With registrations now open for the William Colenso Bicentenary conference, Hawke’s Bay Museum & Art Gallery (HBMAG) is delighted to announce that distinguished international scholar Professor Jim Endersby has beenconfirmed to present a keynote paper for the conference.

Dr Endersby is senior lecturer in the History Department at the University of Sussex, England. He specialises in history of science, with particular interest in the impact of empire on nineteenth-century Britain, science and literature and in the reception and influence of Darwinism.
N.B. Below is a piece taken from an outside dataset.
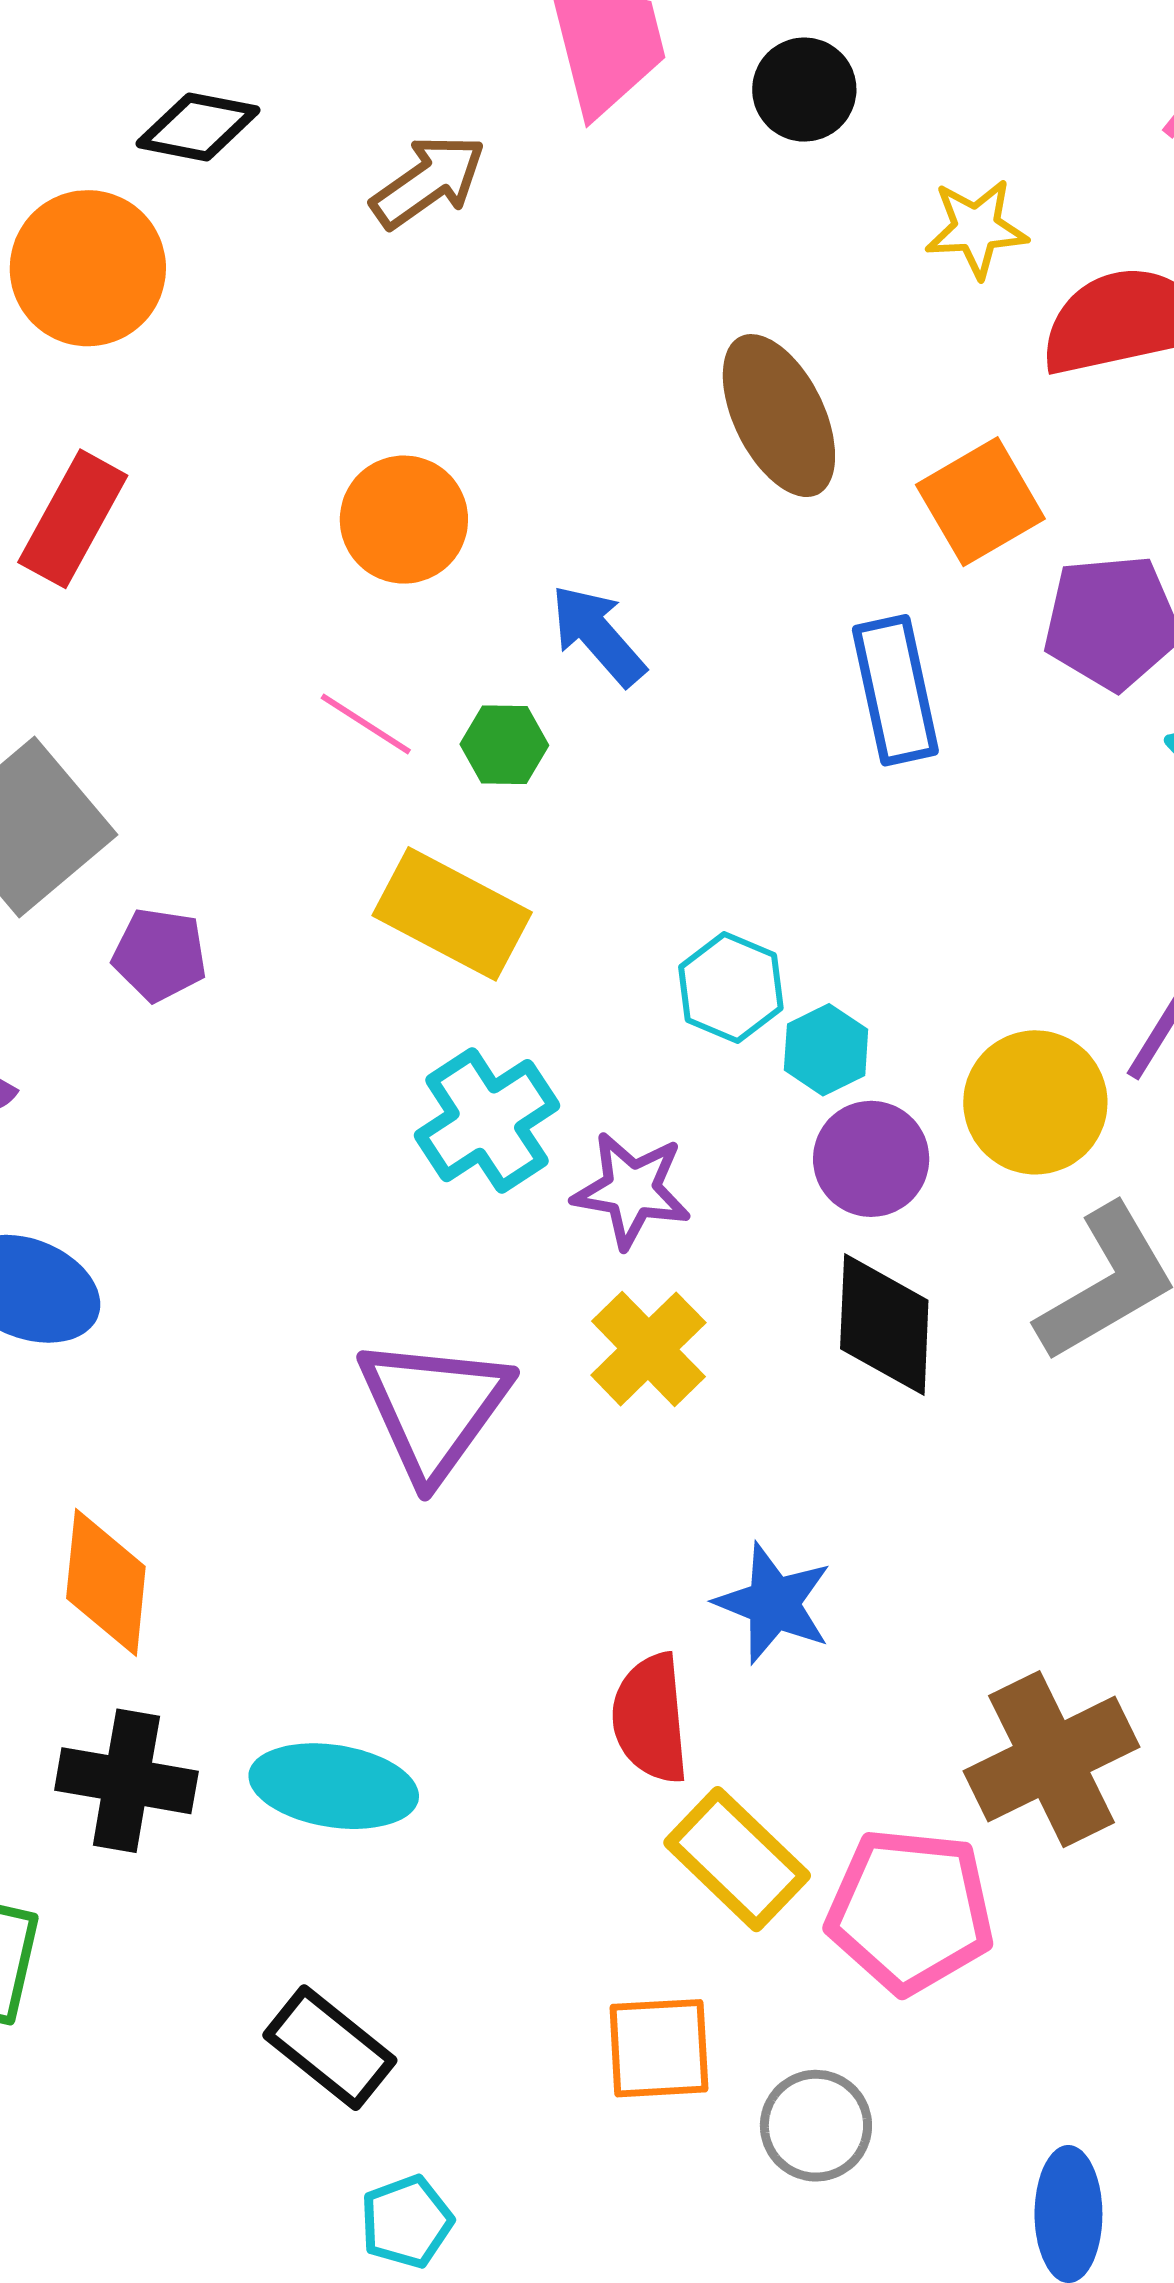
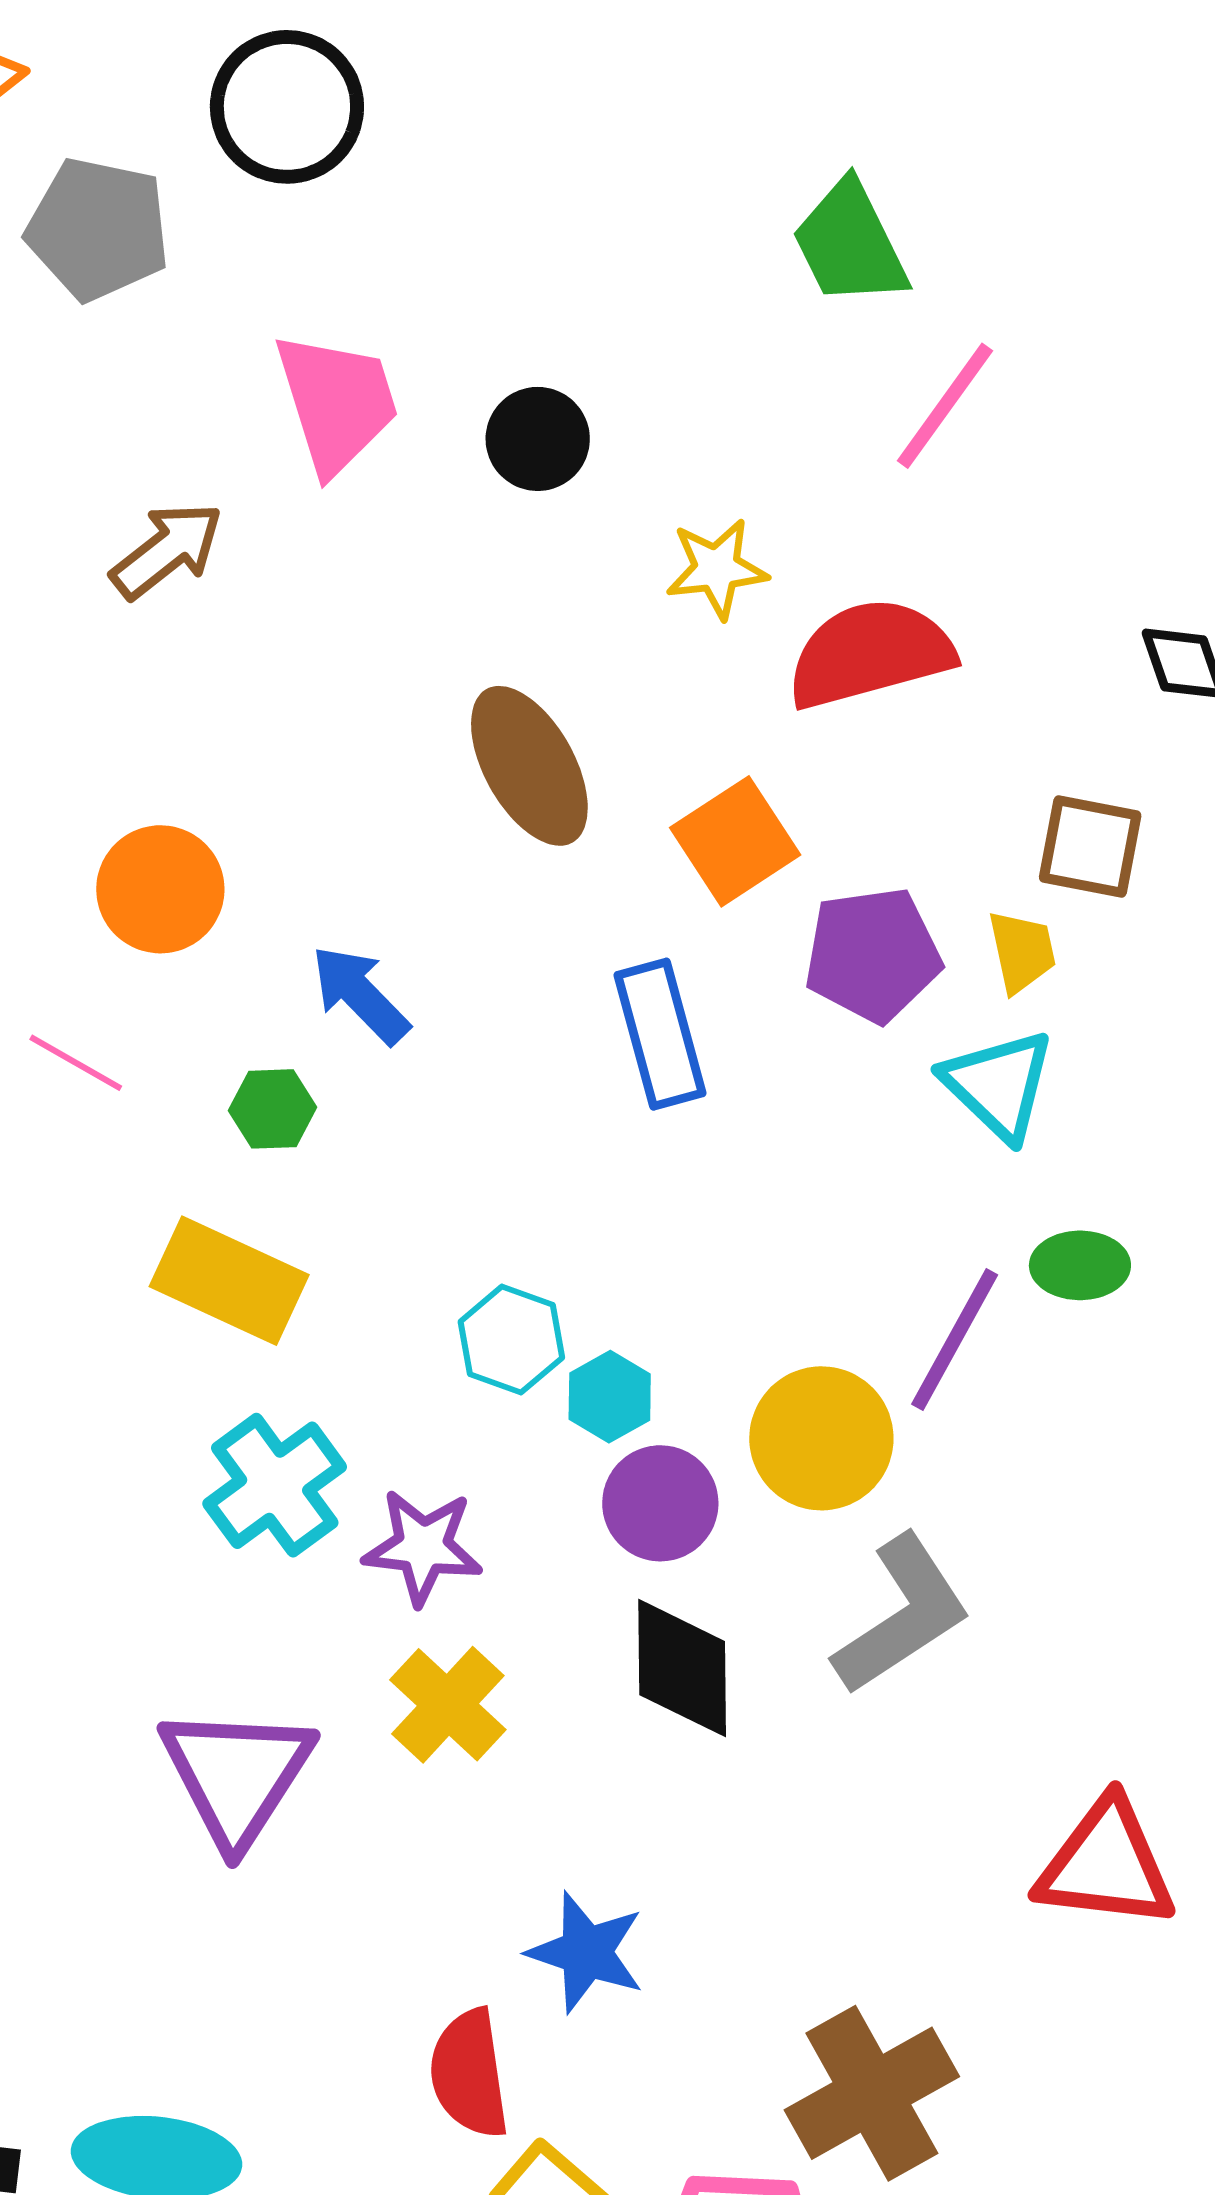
pink line: (366, 724) -> (76, 1063), moved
He has recently been visiting professor in the Department of History and Sociology of Science at the University of Pennsylvania, Philadelphia, USA.

Dr Endersby’s presentation will focus on the relationship between two friends – William Colenso and Joseph Hooker, Director of Britain’s national botanic gardens at Kew. Colenso took a fierce pride in the plants of his adopted country and was eager to prove that New Zealand’s flora was as rich and diverse as that of any comparable country. This ‘botanical nationalism’ led him to name many new species, many of which were immediately abolished by Joseph Hooker once Colenso’s specimens arrived in England.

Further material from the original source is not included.